Random thoughts edition.  And yes, I am still working on my next Gargoyles piece.

  • While I’m not totally against the idea of the turtles teaming up with not!Bebop and Rocksteady, I think the episode could have dialed up the anviliciousness a notch or ten. As is, it makes Stockman—who is already comedically inclined–seem considerably less threatening than he could be: I mean, why make a deathtrap with that specific weakness? Sure, there’s pleasing irony to it, but still—success before catharsis, Baxter!
  • On that note, their cooperation seemed rather contrived—it felt a bit as if the characters had read the script beforehand and knew they had to cooperate to get out. Yes, I realize that the immediate deathtrap means they can’t afford to worry about the enemy mutants who also want them dead, but killing those enemy mutants solves that problem rather easily. I mean, the turtle and Hun’s temporary truce in “Hun on the Run” works because everyone knows the stakes—that Bishop can take them all on—but that same sense of recognition isn’t really here.

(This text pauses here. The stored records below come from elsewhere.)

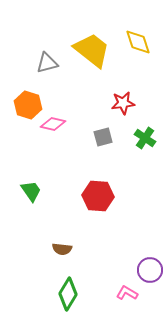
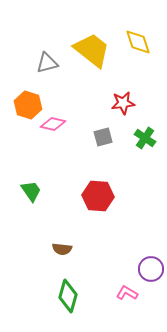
purple circle: moved 1 px right, 1 px up
green diamond: moved 2 px down; rotated 16 degrees counterclockwise
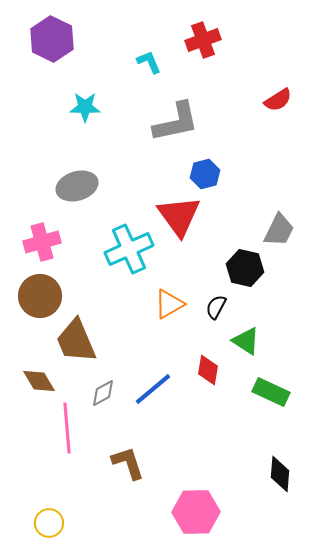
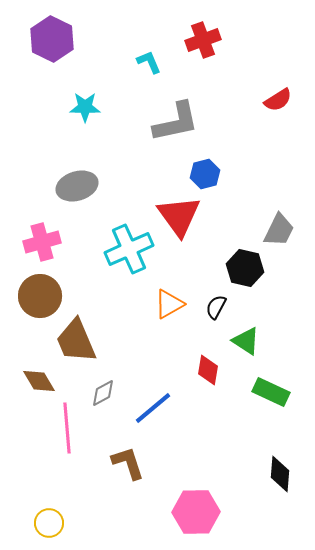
blue line: moved 19 px down
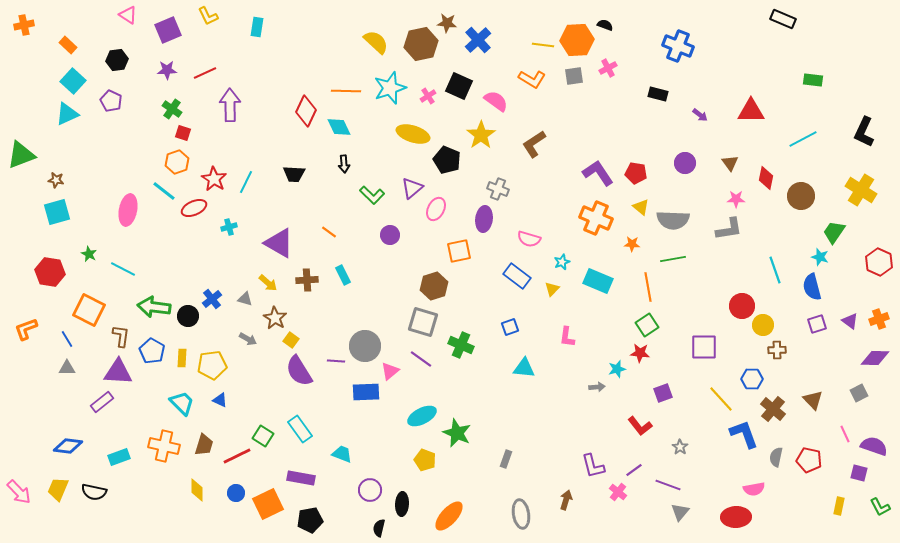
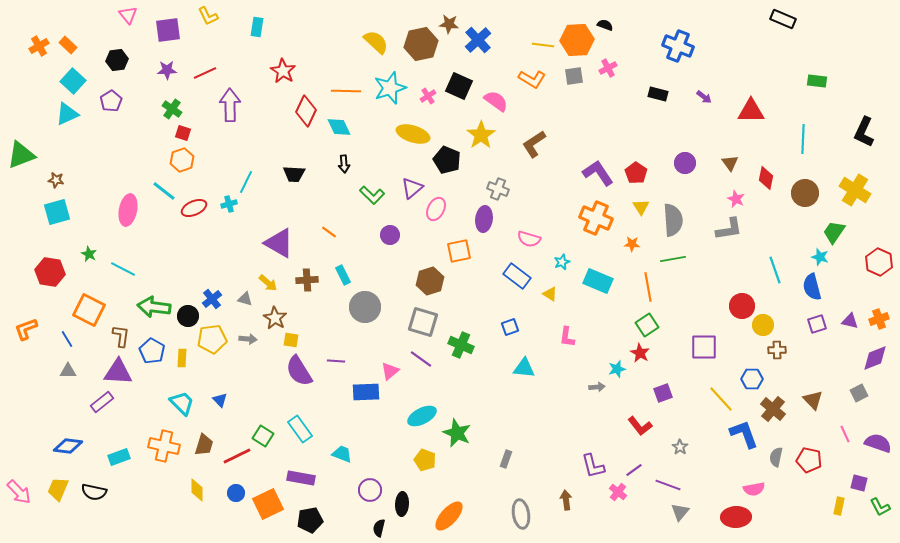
pink triangle at (128, 15): rotated 18 degrees clockwise
brown star at (447, 23): moved 2 px right, 1 px down
orange cross at (24, 25): moved 15 px right, 21 px down; rotated 18 degrees counterclockwise
purple square at (168, 30): rotated 16 degrees clockwise
green rectangle at (813, 80): moved 4 px right, 1 px down
purple pentagon at (111, 101): rotated 15 degrees clockwise
purple arrow at (700, 115): moved 4 px right, 18 px up
cyan line at (803, 139): rotated 60 degrees counterclockwise
orange hexagon at (177, 162): moved 5 px right, 2 px up
red pentagon at (636, 173): rotated 25 degrees clockwise
red star at (214, 179): moved 69 px right, 108 px up
yellow cross at (861, 190): moved 6 px left
brown circle at (801, 196): moved 4 px right, 3 px up
pink star at (736, 199): rotated 24 degrees clockwise
yellow triangle at (641, 207): rotated 18 degrees clockwise
gray semicircle at (673, 220): rotated 96 degrees counterclockwise
cyan cross at (229, 227): moved 23 px up
brown hexagon at (434, 286): moved 4 px left, 5 px up
yellow triangle at (552, 289): moved 2 px left, 5 px down; rotated 42 degrees counterclockwise
purple triangle at (850, 321): rotated 24 degrees counterclockwise
gray arrow at (248, 339): rotated 24 degrees counterclockwise
yellow square at (291, 340): rotated 28 degrees counterclockwise
gray circle at (365, 346): moved 39 px up
red star at (640, 353): rotated 24 degrees clockwise
purple diamond at (875, 358): rotated 24 degrees counterclockwise
yellow pentagon at (212, 365): moved 26 px up
gray triangle at (67, 368): moved 1 px right, 3 px down
blue triangle at (220, 400): rotated 21 degrees clockwise
purple semicircle at (874, 446): moved 4 px right, 3 px up
purple square at (859, 473): moved 10 px down
brown arrow at (566, 500): rotated 24 degrees counterclockwise
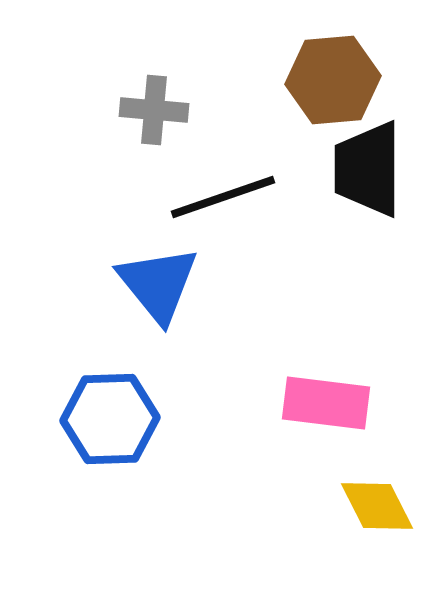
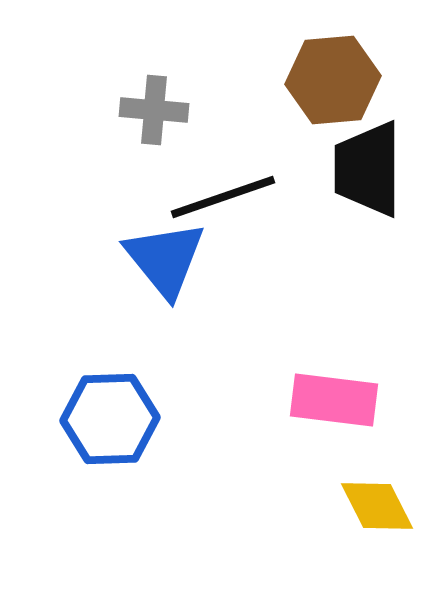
blue triangle: moved 7 px right, 25 px up
pink rectangle: moved 8 px right, 3 px up
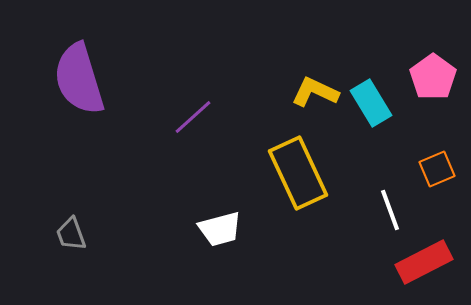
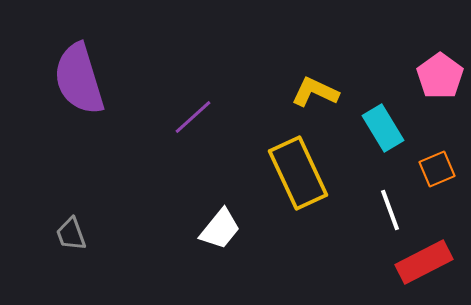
pink pentagon: moved 7 px right, 1 px up
cyan rectangle: moved 12 px right, 25 px down
white trapezoid: rotated 36 degrees counterclockwise
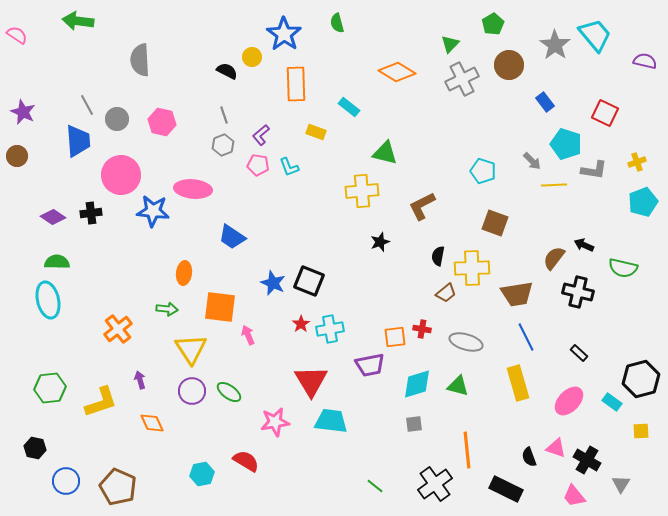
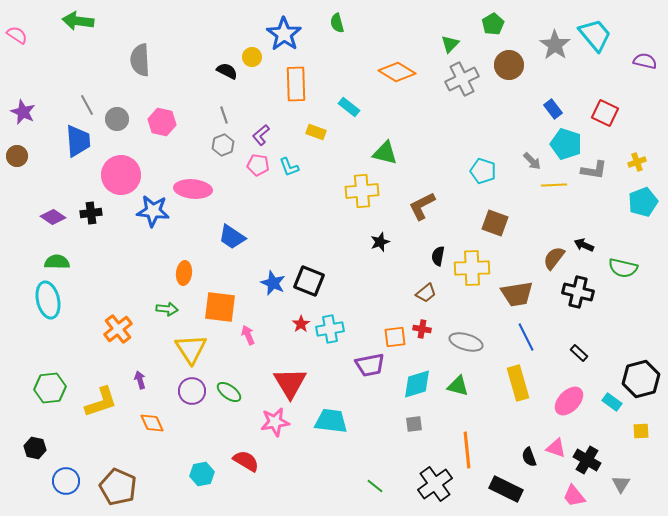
blue rectangle at (545, 102): moved 8 px right, 7 px down
brown trapezoid at (446, 293): moved 20 px left
red triangle at (311, 381): moved 21 px left, 2 px down
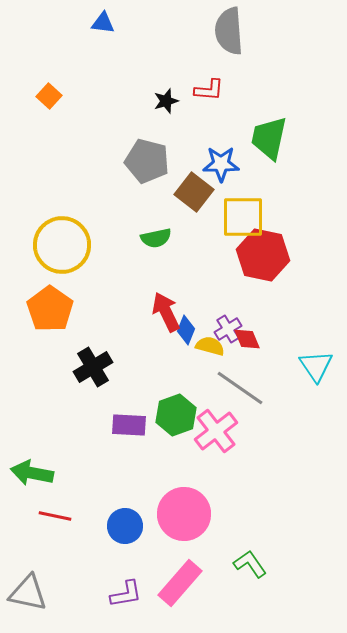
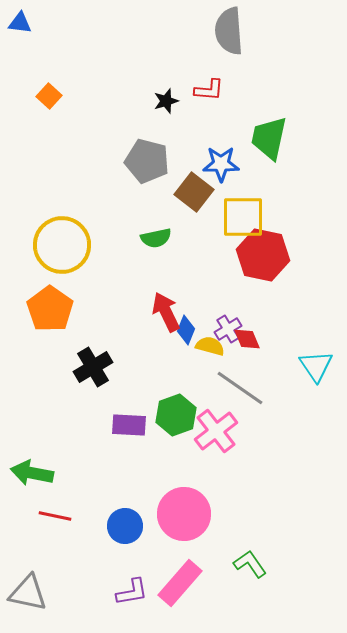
blue triangle: moved 83 px left
purple L-shape: moved 6 px right, 2 px up
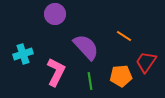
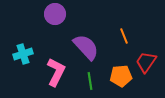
orange line: rotated 35 degrees clockwise
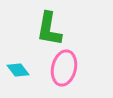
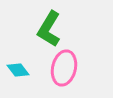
green L-shape: rotated 21 degrees clockwise
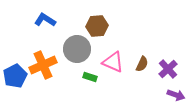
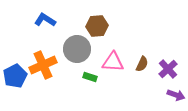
pink triangle: rotated 20 degrees counterclockwise
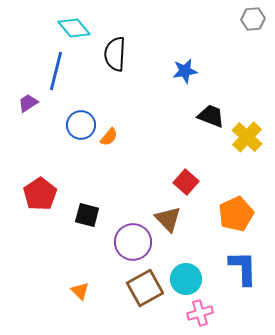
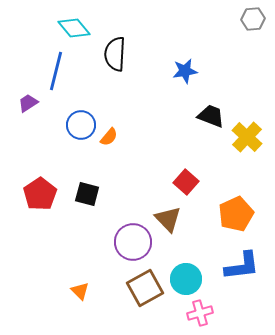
black square: moved 21 px up
blue L-shape: moved 1 px left, 2 px up; rotated 84 degrees clockwise
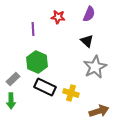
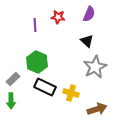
purple line: moved 2 px right, 4 px up
brown arrow: moved 2 px left, 2 px up
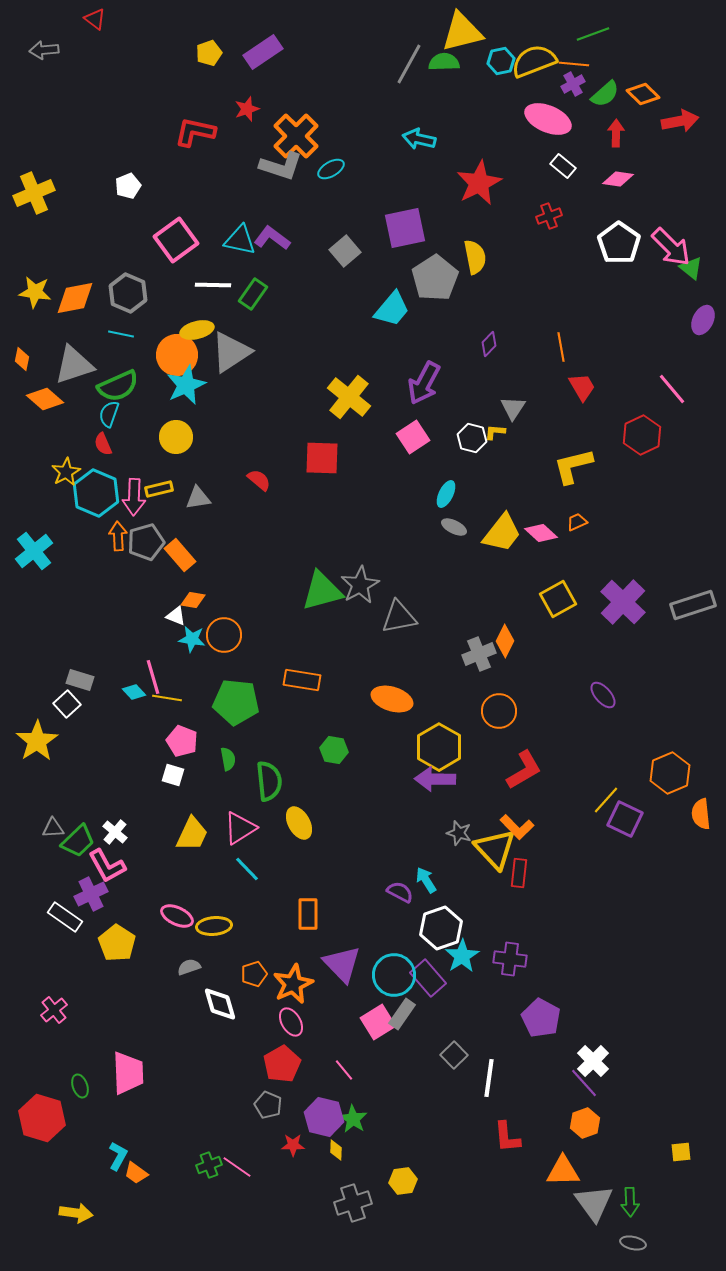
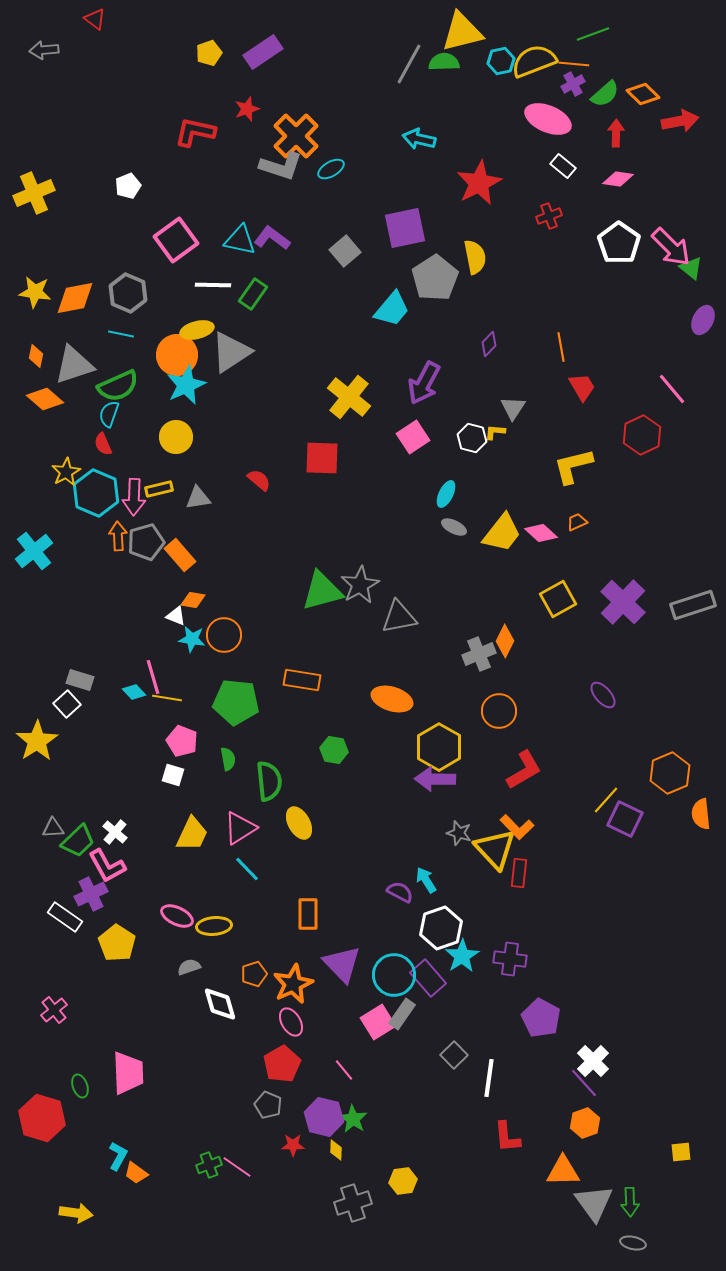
orange diamond at (22, 359): moved 14 px right, 3 px up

  • Speaking of Bradford and Xever, I found it a bit disappointing that the turtles seemed to have little problem holding their own against their combined might, given the trouble the two gave them individually. I thought we’d get at least one episode before villain decay set in.
  • I did like the short Xever flashback. It’s a bit standard, but it works.
  • You totally know that the aesthetic of Stockman’s trap came about cause the animators couldn’t be arsed to create anything with actual detail. Still, I have to admit, they sold it.
  • The April/Splinter interaction was, to me, the real meat of the episode, and I felt it really worked. I do find it interesting, that the Splinter who had April try all the weapons before choosing one was also the Hamato Yoshi who chose a weapon for his daughter before she was ever able to decide if she’d even care to become a martial artist. It speaks to growth in his part, or the sort I’d wish had been explored more. They really do need more scenes together.
  • That said, I’m ambivalent about the fact that Miwa’s weapon suited April; I would have preferred that it didn’t, preserving the solemnity of the moment while acknowledging that hey, they’re two different people. I’ll be especially disappointed if, when Miwa inevitably returns, she turns out to be just as proficient as April.